And after prison? Wilde went to Paris, where he rendez-voused with Lord Alfred, who was being serviced sexually at the time by a fourteen-year-old boy who sold flowers on the street. This boy claimed to be "keeping" a twelve-year-old at home, and Lord Alfred was attempting to gain sexual access to the boy. Wilde himself, in the words of his lover, was "hand in glove with all the little boys on the Boulevard."
I cannot imagine a lesbian couple deliberately choosing a vacation spot where economic violence and/or colonization has created an underclass of girls who are coerced into selling their bodies to wealthy women tourists. I cannot imagine this loving lesbian couple buying these little girls and exploiting their poverty for the purposes of sexual self-gratification.

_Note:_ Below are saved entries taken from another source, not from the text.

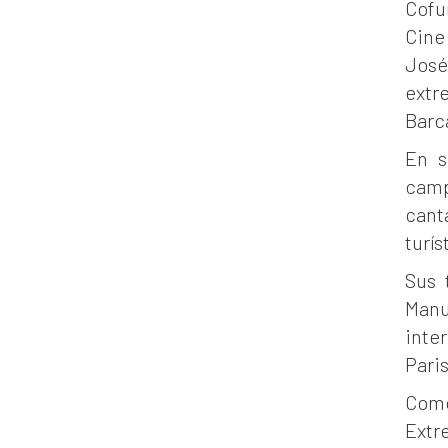
Cofu
Cine
José
extr
Barc
En s
camp
cant
turís
Sus 
Manu
inte
Paris
Como
Extr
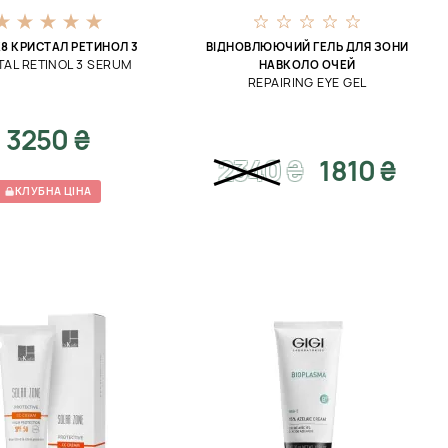
8 КРИСТАЛ РЕТИНОЛ 3
ВІДНОВЛЮЮЧИЙ ГЕЛЬ ДЛЯ ЗОНИ
AL RETINOL 3 SERUM
НАВКОЛО ОЧЕЙ
REPAIRING EYE GEL
3250 ₴
2340
₴
1810 ₴
КЛУБНА ЦІНА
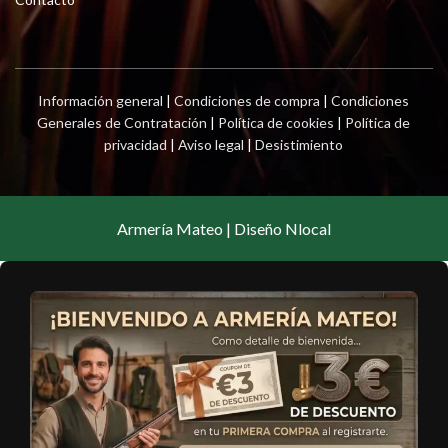
Información general
|
Condiciones de compra
|
Condiciones
Generales de Contratación
|
Política de cookies
|
Política de
privacidad
|
Aviso legal
|
Desistimiento
Armería Mateo | Diseño Nlocal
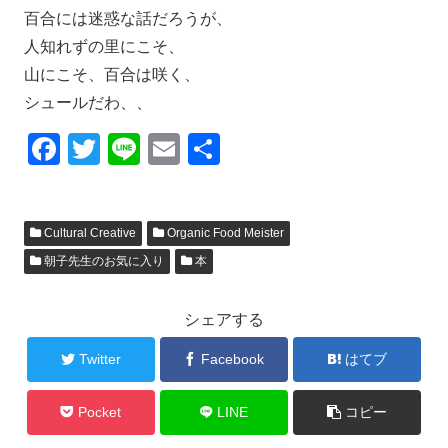
百合には迷惑な話だろうが、
人知れずの里にこそ、
山にこそ、百合は咲く、
シュールだわ、、
F
T
Li
E
共
a
wi
n
m
有
c
tt
e
ail
Cultural Creative
Organic Food Meister
e
er
朝子先生のお気に入り
本
b
o
シェアする
o
Twitter
Facebook
はてブ
k
Pocket
LINE
コピー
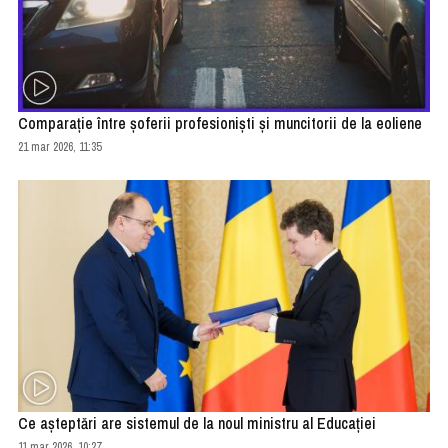
Comparaţie între şoferii profesionişti şi muncitorii de la eoliene
21 mar 2026, 11:35
Ce aşteptări are sistemul de la noul ministru al Educaţiei
11 mar 2026, 10:27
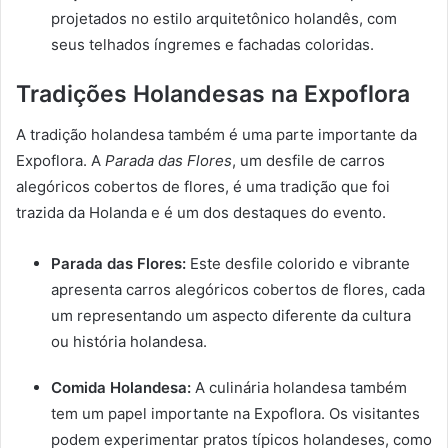
projetados no estilo arquitetônico holandês, com
seus telhados íngremes e fachadas coloridas.
Tradições Holandesas na Expoflora
A tradição holandesa também é uma parte importante da
Expoflora. A
Parada das Flores
, um desfile de carros
alegóricos cobertos de flores, é uma tradição que foi
trazida da Holanda e é um dos destaques do evento.
Parada das Flores:
Este desfile colorido e vibrante
apresenta carros alegóricos cobertos de flores, cada
um representando um aspecto diferente da cultura
ou história holandesa.
Comida Holandesa:
A culinária holandesa também
tem um papel importante na Expoflora. Os visitantes
podem experimentar pratos típicos holandeses, como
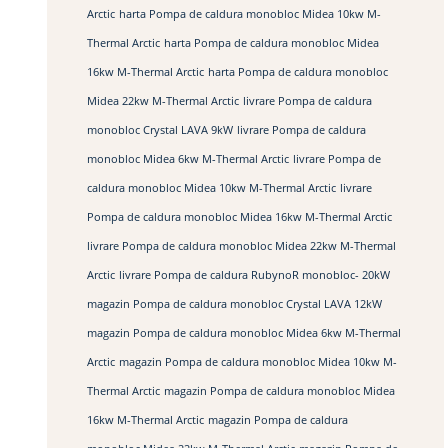
Arctic
harta Pompa de caldura monobloc Midea 10kw M-
Thermal Arctic
harta Pompa de caldura monobloc Midea
16kw M-Thermal Arctic
harta Pompa de caldura monobloc
Midea 22kw M-Thermal Arctic
livrare Pompa de caldura
monobloc Crystal LAVA 9kW
livrare Pompa de caldura
monobloc Midea 6kw M-Thermal Arctic
livrare Pompa de
caldura monobloc Midea 10kw M-Thermal Arctic
livrare
Pompa de caldura monobloc Midea 16kw M-Thermal Arctic
livrare Pompa de caldura monobloc Midea 22kw M-Thermal
Arctic
livrare Pompa de caldura RubynoR monobloc- 20kW
magazin Pompa de caldura monobloc Crystal LAVA 12kW
magazin Pompa de caldura monobloc Midea 6kw M-Thermal
Arctic
magazin Pompa de caldura monobloc Midea 10kw M-
Thermal Arctic
magazin Pompa de caldura monobloc Midea
16kw M-Thermal Arctic
magazin Pompa de caldura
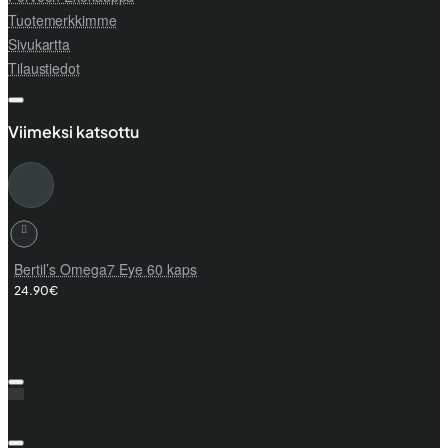
Tuotemerkkimme
Sivukartta
Tilaustiedot
Viimeksi katsottu
Bertil’s Omega7 Eye 60 kaps
24.90€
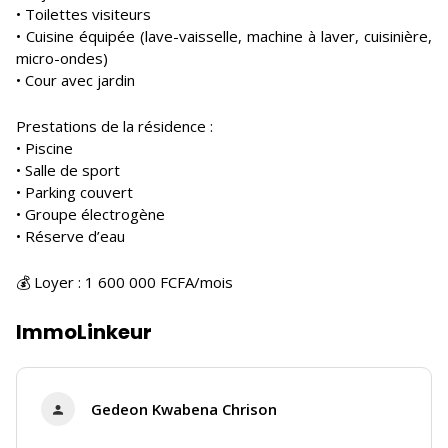
• Toilettes visiteurs
• Cuisine équipée (lave-vaisselle, machine à laver, cuisinière,
micro-ondes)
• Cour avec jardin
Prestations de la résidence :
• Piscine
• Salle de sport
• Parking couvert
• Groupe électrogène
• Réserve d’eau
💰 Loyer : 1 600 000 FCFA/mois
ImmoLinkeur
Gedeon Kwabena Chrison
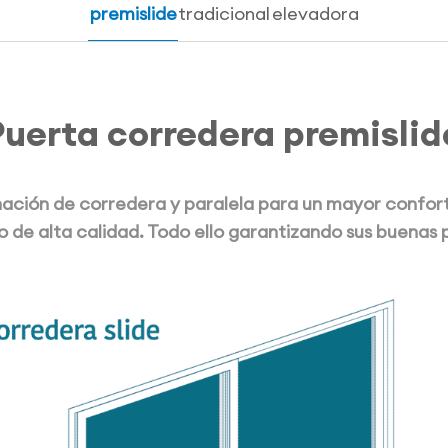
premislide
tradicional
elevadora
Puerta corredera premislid
ción de corredera y paralela para un mayor confor
o de alta calidad. Todo ello garantizando sus buenas 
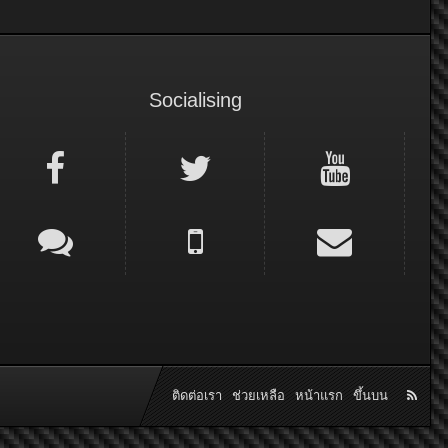
Socialising
ติดต่อเรา
ช่วยเหลือ
หน้าแรก
ขึ้นบน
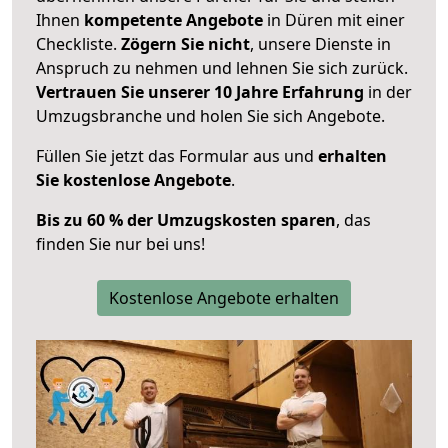
Ihnen
kompetente Angebote
in Düren mit einer
Checkliste.
Zögern Sie nicht
, unsere Dienste in
Anspruch zu nehmen und lehnen Sie sich zurück.
Vertrauen Sie unserer 10 Jahre Erfahrung
in der
Umzugsbranche und holen Sie sich Angebote.
Füllen Sie jetzt das Formular aus und
erhalten
Sie kostenlose Angebote
.
Bis zu 60 % der Umzugskosten sparen
, das
finden Sie nur bei uns!
Kostenlose Angebote erhalten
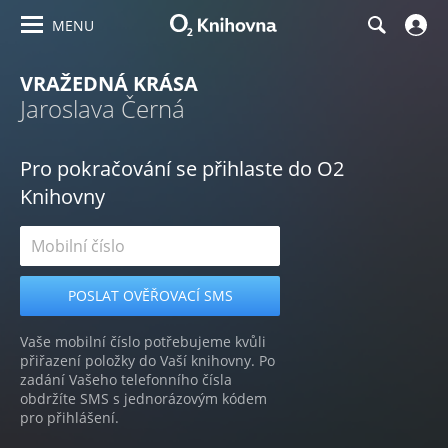
MENU
VRAŽEDNÁ KRÁSA
Jaroslava Černá
Pro pokračování se přihlaste do O2
Knihovny
Vaše mobilní číslo potřebujeme kvůli
přiřazení položky do Vaší knihovny. Po
zadání Vašeho telefonního čísla
obdržíte SMS s jednorázovým kódem
pro přihlášení.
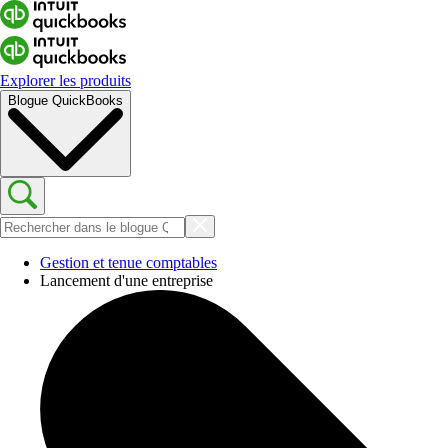
Explorer les produits
Blogue QuickBooks
Gestion et tenue comptables
Lancement d'une entreprise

And I cannot imagine two lesbians experiencing this exploitation as a pleasurable and harmless recreational activity around which they could bond.
Oscar Wilde was a pedophile, a woman-hater, a colonialist, a classist, a coward, and a colossal liar. The record speaks for itself. I call upon my gay brothers to drop the euphemisms surrounding the culture of prostitution and child sexual abuse, and to come out of denial about the nature of the men who participate in that culture.
[If you found this blog interesting, I have another about Wilde... "Oscar Wilde:His Father's Son."]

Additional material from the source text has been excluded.